Oxygen vacancy mediated oxidative reforming of polylactic acid to hydrocarbon

Degradable plastic, while attractive, pose environmental risks due to easy microplastics production. This study targets converting degradable plastics into high-value chemicals to address plastic pollution and resource utilization. Improving product selectivity during oxide species-modulated plastic conversion remains challenging in Fenton-like processes. We propose a singlet oxygen ( 1 O 2 )-driven strategy for selective polylactic acid (PLA) conversion to hydrocarbons. Peroxymonosulfate (PMS) is activated by Cu-Mg co-doped 3D nickel sulfides with oxygen vacancies . More vacancies lower the O-O bond breakage energy in PMS and enhance 1 O 2 generation. As designed, C α -O sites of PLA are electrophilicly attacked by 1 O 2 . 1 O 2 provides suitable energy for hydrogen extraction from tertiary C α -H and methyl C-H, generating vital R-COO • and R • . Hydrocarbons are formed after CO 2 removal from R-COO • . 1 O 2 -initiated radicals generation overcomes key barriers in PLA conversion. Impressively, Techno-economic analysis (TEA) and life cycle assessment (LCA) suggest that the process can effectively reduce carbon emissions and provide favorable economic benefits.
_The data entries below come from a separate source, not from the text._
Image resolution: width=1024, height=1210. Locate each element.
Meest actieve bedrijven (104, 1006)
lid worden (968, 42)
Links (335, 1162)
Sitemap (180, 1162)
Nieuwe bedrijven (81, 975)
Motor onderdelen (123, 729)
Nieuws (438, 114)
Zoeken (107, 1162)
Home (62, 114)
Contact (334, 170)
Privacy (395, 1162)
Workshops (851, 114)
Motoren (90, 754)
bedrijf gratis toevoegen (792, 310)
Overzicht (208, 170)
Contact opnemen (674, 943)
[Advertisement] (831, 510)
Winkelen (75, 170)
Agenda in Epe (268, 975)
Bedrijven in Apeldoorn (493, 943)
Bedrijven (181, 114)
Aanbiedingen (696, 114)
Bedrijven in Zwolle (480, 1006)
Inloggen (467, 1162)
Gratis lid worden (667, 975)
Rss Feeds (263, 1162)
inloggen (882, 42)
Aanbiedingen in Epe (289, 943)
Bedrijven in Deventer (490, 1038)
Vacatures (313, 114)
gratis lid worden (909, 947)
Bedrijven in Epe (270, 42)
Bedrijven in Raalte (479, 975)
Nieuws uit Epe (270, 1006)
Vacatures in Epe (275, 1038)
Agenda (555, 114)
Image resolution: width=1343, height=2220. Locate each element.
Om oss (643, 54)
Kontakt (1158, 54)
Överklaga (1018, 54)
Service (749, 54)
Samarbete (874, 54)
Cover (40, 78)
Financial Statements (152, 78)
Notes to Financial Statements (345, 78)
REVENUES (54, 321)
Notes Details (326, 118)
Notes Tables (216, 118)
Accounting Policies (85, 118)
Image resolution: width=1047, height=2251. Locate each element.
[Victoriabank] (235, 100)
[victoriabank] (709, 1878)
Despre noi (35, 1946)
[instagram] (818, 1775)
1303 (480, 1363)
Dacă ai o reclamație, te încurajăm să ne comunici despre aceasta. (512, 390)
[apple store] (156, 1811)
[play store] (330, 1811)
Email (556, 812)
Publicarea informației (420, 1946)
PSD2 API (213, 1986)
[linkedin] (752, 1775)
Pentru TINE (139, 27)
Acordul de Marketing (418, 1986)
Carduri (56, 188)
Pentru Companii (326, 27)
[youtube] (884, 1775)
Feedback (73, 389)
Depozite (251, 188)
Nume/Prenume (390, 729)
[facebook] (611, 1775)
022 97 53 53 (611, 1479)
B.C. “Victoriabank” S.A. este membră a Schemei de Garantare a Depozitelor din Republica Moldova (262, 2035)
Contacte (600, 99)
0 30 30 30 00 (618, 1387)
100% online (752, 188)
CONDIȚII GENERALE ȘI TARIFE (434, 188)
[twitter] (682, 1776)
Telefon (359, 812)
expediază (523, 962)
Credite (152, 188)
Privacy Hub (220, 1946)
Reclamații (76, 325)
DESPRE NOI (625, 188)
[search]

This hydrothermal oxidation process is expected to solve the issues of environmental pollution and carbon waste caused by PLA. The present development has great potential for recycling of carbon resources with a negligible environmental footprint. • Oxygen vacancies promote O-O bond breaking in PMS and 1O2 generation. • 1O2 attacks the Cα-O sites of PLA electrophilically to realize depolymerization. • PLA was directionally converted into hydrocarbons via vital R-COO• and R•. • High-value conversion PLA reduces carbon emissions and increases economic benefits.